> _Problem statement_:
Every line below that includes the word "werden" needs to be copied.

> _Page images and extracted text_:
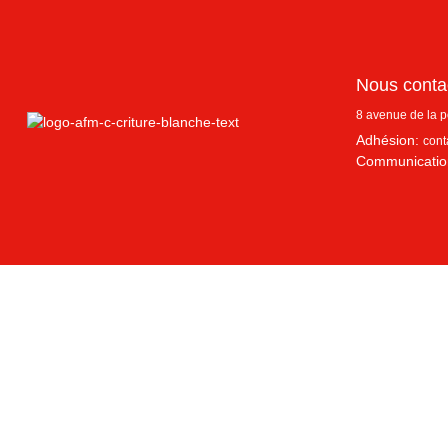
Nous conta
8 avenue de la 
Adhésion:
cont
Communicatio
==
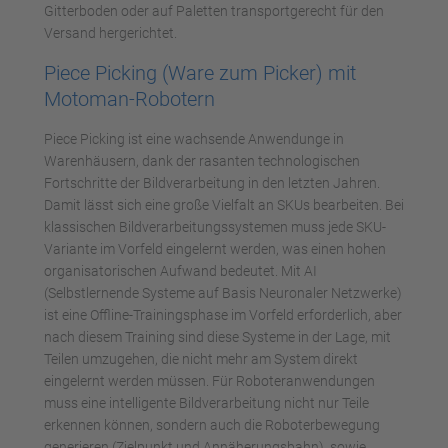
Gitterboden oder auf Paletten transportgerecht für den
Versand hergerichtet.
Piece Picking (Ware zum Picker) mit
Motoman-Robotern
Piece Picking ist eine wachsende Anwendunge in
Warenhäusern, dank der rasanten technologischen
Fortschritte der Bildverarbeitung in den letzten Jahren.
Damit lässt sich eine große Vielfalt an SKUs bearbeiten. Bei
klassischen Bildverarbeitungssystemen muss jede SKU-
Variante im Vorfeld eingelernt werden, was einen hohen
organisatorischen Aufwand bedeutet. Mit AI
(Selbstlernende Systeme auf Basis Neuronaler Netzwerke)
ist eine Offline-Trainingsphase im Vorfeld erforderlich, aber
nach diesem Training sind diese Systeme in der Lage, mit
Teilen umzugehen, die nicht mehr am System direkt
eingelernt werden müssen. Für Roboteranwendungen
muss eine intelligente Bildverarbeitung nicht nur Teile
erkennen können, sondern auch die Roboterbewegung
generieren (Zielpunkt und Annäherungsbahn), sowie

> _Response area_:
Variante im Vorfeld eingelernt werden, was einen hohen
eingelernt werden müssen. Für Roboteranwendungen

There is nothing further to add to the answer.